Oregon has a YouthLine where teens can get help from other teenagers trained to respond to crises, available at (877) 968-8491, or by text at 839863.
Many local groups offer free, two-hour trainings on suicide prevention called QPR - question, persuade and refer. The county is working to offer more classes in the wake of suicides at Sprague. Blea said they would be a good next step for parents who want to get more involved in prevention.
“It’d be great if Salem took this on as ‘Not in our city,’” he said.
Heather Hemmert, a Sprague parent whose son, Colby, was good friends with Aaron, said the Brown family has been open with their community, welcoming her son and other families into their home to share memories.
“I think the most healing has come from the Brown family themselves, where they have been openly talking about how to recognize mental illness, how to recognize depression,” she said. “I don’t know how they have the strength to do that.”
Hemmert said she and Colby will miss Aaron’s sense of humor. He was always making goofy faces, smiling and finding ways to support his friends, she said.
“This choice, this one choice doesn’t take away that he was an amazing friend, doesn’t take away that he was an amazing boy,” she said.

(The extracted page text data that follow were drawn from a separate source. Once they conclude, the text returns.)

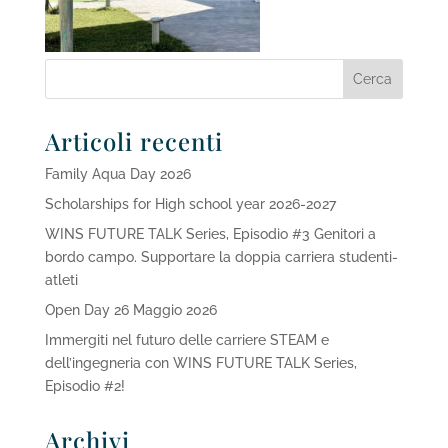
Articoli recenti
Family Aqua Day 2026
Scholarships for High school year 2026-2027
WINS FUTURE TALK Series, Episodio #3 Genitori a
bordo campo. Supportare la doppia carriera studenti-
atleti
Open Day 26 Maggio 2026
Immergiti nel futuro delle carriere STEAM e
dell’ingegneria con WINS FUTURE TALK Series,
Episodio #2!
Archivi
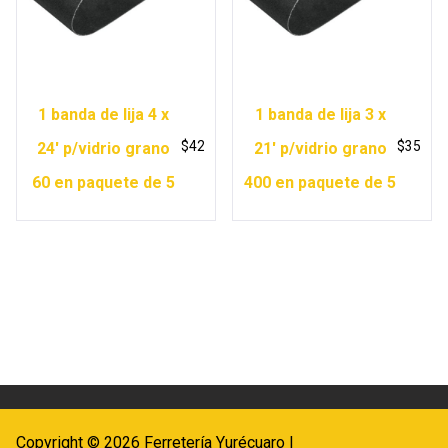
1 banda de lija 4 x
1 banda de lija 3 x
$
42
$
35
24′ p/vidrio grano
21′ p/vidrio grano
60 en paquete de 5
400 en paquete de 5
Copyright © 2026 Ferretería Yurécuaro |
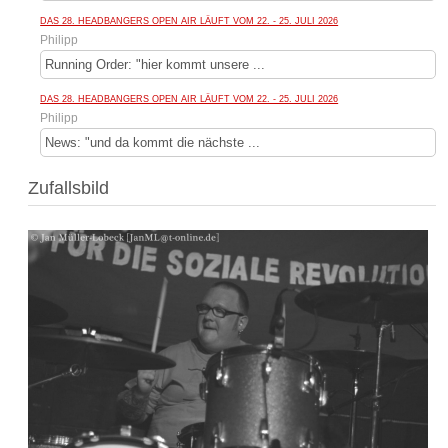
DAS 28. HEADBANGERS OPEN AIR LÄUFT VOM 22. - 25. JULI 2026
Philipp
Running Order: "hier kommt unsere ...
DAS 28. HEADBANGERS OPEN AIR LÄUFT VOM 22. - 25. JULI 2026
Philipp
News: "und da kommt die nächste ...
Zufallsbild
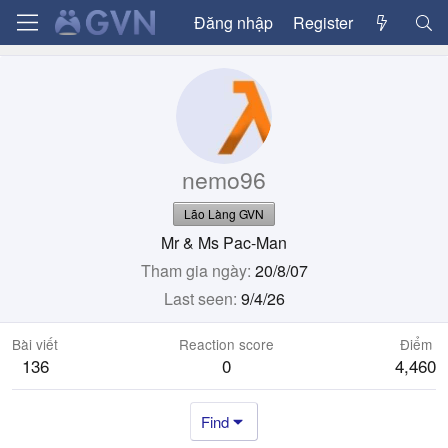
Đăng nhập
Register
nemo96
Lão Làng GVN
Mr & Ms Pac-Man
Tham gia ngày
20/8/07
Last seen
9/4/26
Bài viết
Reaction score
Điểm
136
0
4,460
Find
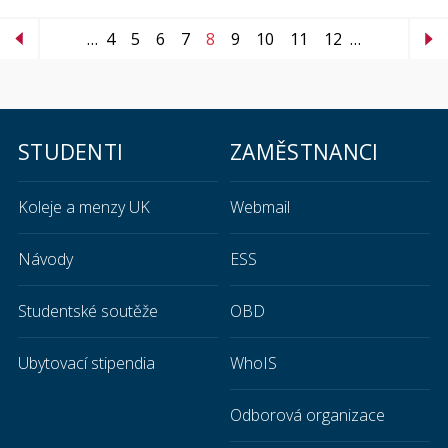
…
4
5
6
7
8
9
10
11
12
…
STUDENTI
ZAMĚSTNANCI
Koleje a menzy UK
Webmail
Návody
ESS
Studentské soutěže
OBD
Ubytovací stipendia
WhoIS
Odborová organizace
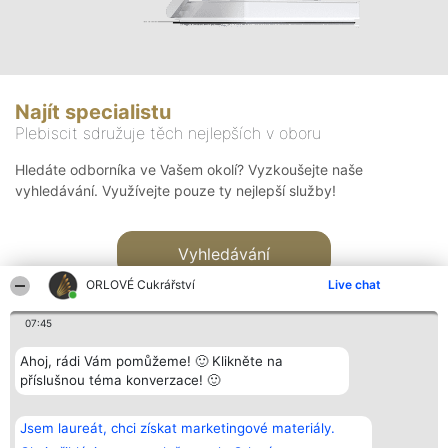
Najít specialistu
Plebiscit sdružuje těch nejlepších v oboru
Hledáte odborníka ve Vašem okolí? Vyzkoušejte naše
vyhledávání. Využívejte pouze ty nejlepší služby!
Vyhledávání
ORLOVÉ Cukrářství
Live chat
07:45
Ahoj, rádi Vám pomůžeme! 🙂 Klikněte na
příslušnou téma konverzace! 🙂
Organizátor hlasování
Plebiscyt
Kontakt
Bright Side Solutions sp. z o.
Vítězové
Kontakt
Jsem laureát, chci získat marketingové materiály.
o. sp. k.
Seznam všech
ul. Ruska 22
laureátů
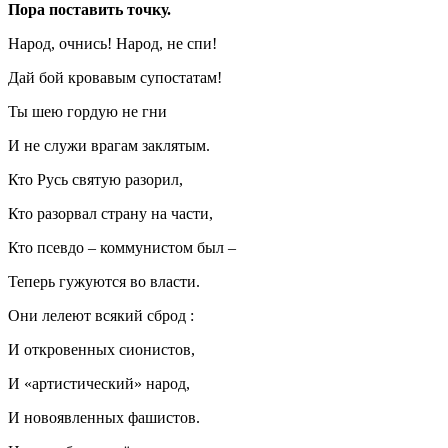
Пора поставить точку.
Народ, очнись! Народ, не спи!
Дай бой кровавым супостатам!
Ты шею гордую не гни
И не служи врагам заклятым.
Кто Русь святую разорил,
Кто разорвал страну на части,
Кто псевдо – коммунистом был –
Теперь гужуются во власти.
Они лелеют всякий сброд :
И откровенных сионистов,
И «артистический» народ,
И новоявленных фашистов.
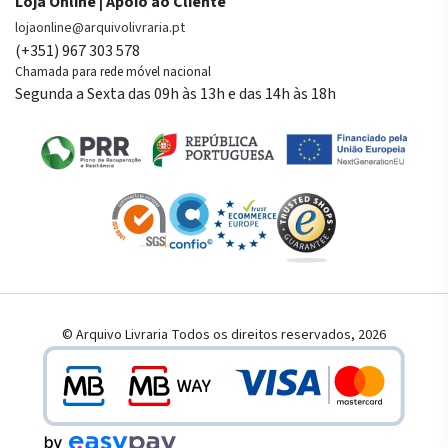
Loja Online | Apoio ao Cliente
lojaonline@arquivolivraria.pt
(+351) 967 303 578
Chamada para rede móvel nacional
Segunda a Sexta das 09h às 13h e das 14h às 18h
© Arquivo Livraria Todos os direitos reservados, 2026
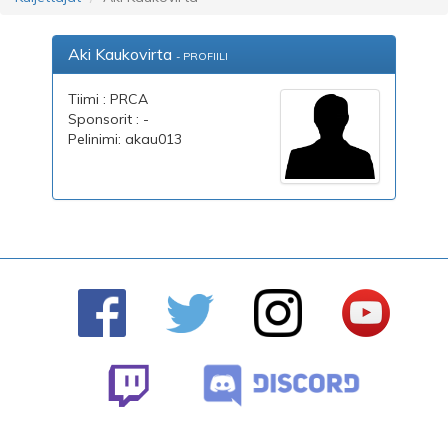
Aki Kaukovirta
- PROFIILI
Tiimi : PRCA
Sponsorit : -
Pelinimi: akau013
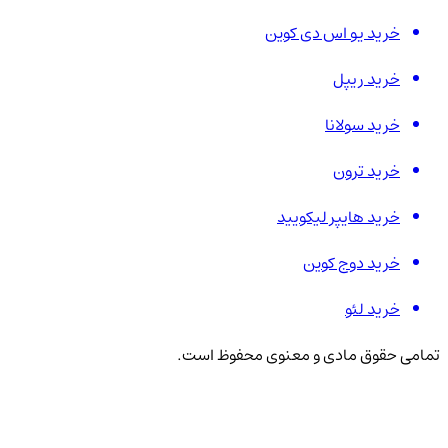
خرید یو اس دی کوین
خرید ریپل
خرید سولانا
خرید ترون
خرید هایپر لیکویید
خرید دوج کوین
خرید لئو
تمامی حقوق مادی و معنوی محفوظ است.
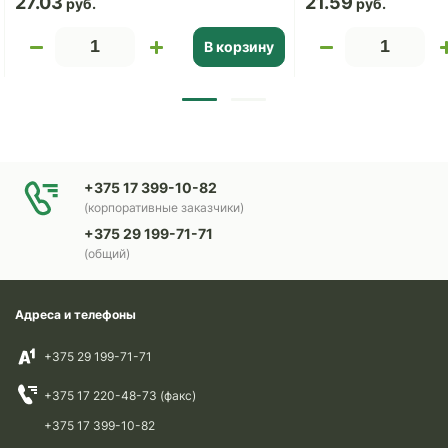
27.03
21.59
В корзину
+375 17 399-10-82
(корпоративные заказчики)
+375 29 199-71-71
(общий)
Адреса и телефоны
+375 29 199-71-71
+375 17 220-48-73 (факс)
+375 17 399-10-82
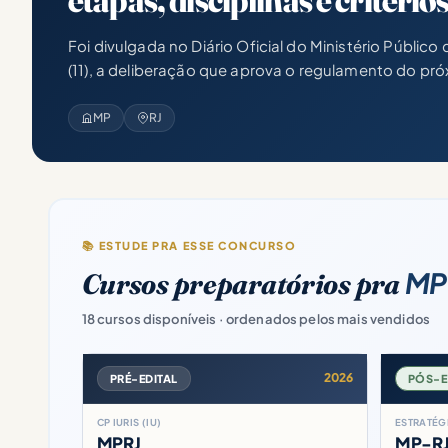
etapas, disciplinas e critério
Foi divulgada no Diário Oficial do Ministério Público
(11), a deliberação que aprova o regulamento do pró
MP
RJ
📚 ESTUDE PRA ESSE CONCURSO
MP 
Cursos preparatórios pra
18 cursos disponíveis · ordenados pelos mais vendidos
2026
PRÉ-EDITAL
PÓS-E
CP IURIS (IU)
ESTRATÉGI
MPRJ
MP-R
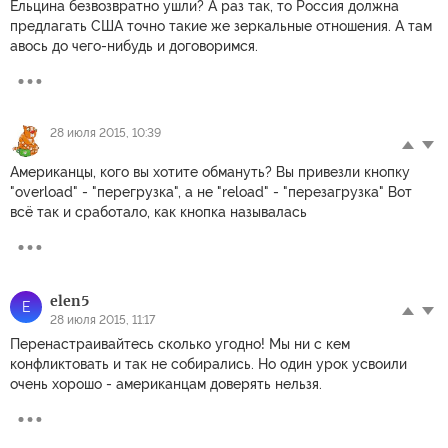
Ельцина безвозвратно ушли? А раз так, то Россия должна
предлагать США точно такие же зеркальные отношения. А там
авось до чего-нибудь и договоримся.
28 июля 2015, 10:39
Американцы, кого вы хотите обмануть? Вы привезли кнопку
"overload" - "перегрузка", а не "reload" - "перезагрузка" Вот
всё так и сработало, как кнопка называлась
elen5
E
28 июля 2015, 11:17
Перенастраивайтесь сколько угодно! Мы ни с кем
конфликтовать и так не собирались. Но один урок усвоили
очень хорошо - американцам доверять нельзя.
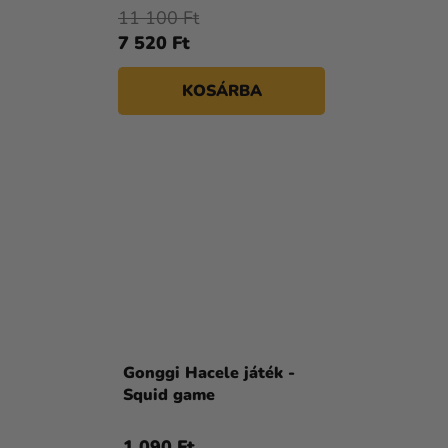
11 100 Ft
7 520 Ft
KOSÁRBA
Gonggi Hacele játék -
Squid game
1 090 Ft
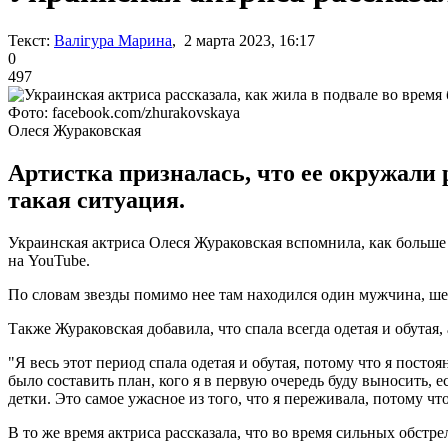
Текст:
Валігура Марина
, 2 марта 2023, 16:17
0
497
Фото: facebook.com/zhurakovskaya
Олеся Жураковская
Артистка призналась, что ее окружали 
такая ситуация.
Украинская актриса Олеся Жураковская вспомнила, как больше 
на YouTube.
По словам звезды помимо нее там находился один мужчина, шес
Также Жураковская добавила, что спала всегда одетая и обутая,
"Я весь этот период спала одетая и обутая, потому что я посто
было составить план, кого я в первую очередь буду выносить, е
детки. Это самое ужасное из того, что я переживала, потому что
В то же время актриса рассказала, что во время сильных обстре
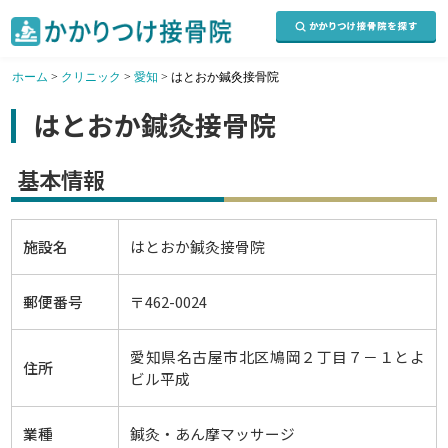
ホーム
>
クリニック
>
愛知
>
はとおか鍼灸接骨院
はとおか鍼灸接骨院
基本情報
施設名
はとおか鍼灸接骨院
郵便番号
〒462-0024
愛知県名古屋市北区鳩岡２丁目７－１とよ
住所
ビル平成
業種
鍼灸・あん摩マッサージ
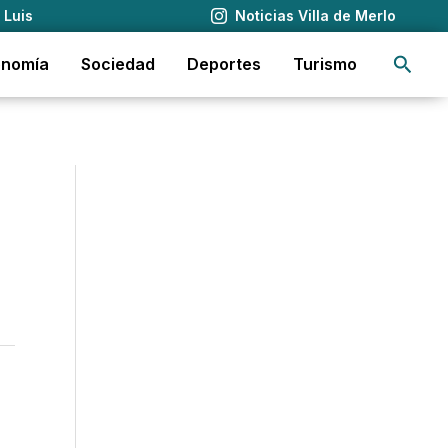
 Luis
Noticias Villa de Merlo
Busca
onomía
Sociedad
Deportes
Turismo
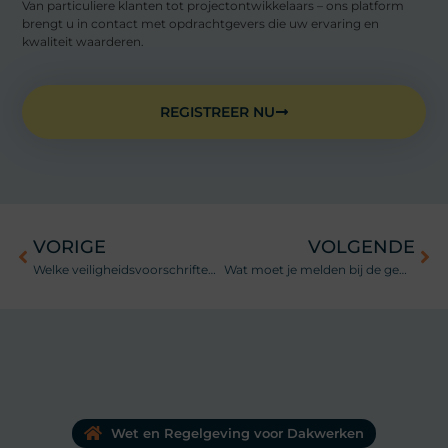
Van particuliere klanten tot projectontwikkelaars – ons platform
brengt u in contact met opdrachtgevers die uw ervaring en
kwaliteit waarderen.
REGISTREER NU
VORIGE
VOLGENDE
Welke veiligheidsvoorschriften gelden er tijdens dakwerken?
Wat moet je melden bij de gemeente voor dakaanpassingen?
Wet en Regelgeving voor Dakwerken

YouthLine gives Oregon teens an option to talk to other trained teenagers, via call or text, from 4-10 p.m. weekdays, with calls answered by adults during other hours. YouthLine is available at (877) 968-8491, or by text at 839863.
Warning signs for suicide include withdrawal, isolation and talking about being in unbearable pain or being a burden to others. The American Foundation for Suicide Prevention has a list of risk factors, warning signs and suggestions for helping someone who may be thinking about suicide.
The National Suicide Prevention Lifeline is available 24 hours a day at 1-800-273-TALK(8255), and connects callers with a crisis center near them. For help in Spanish, call 1-888-628-9454.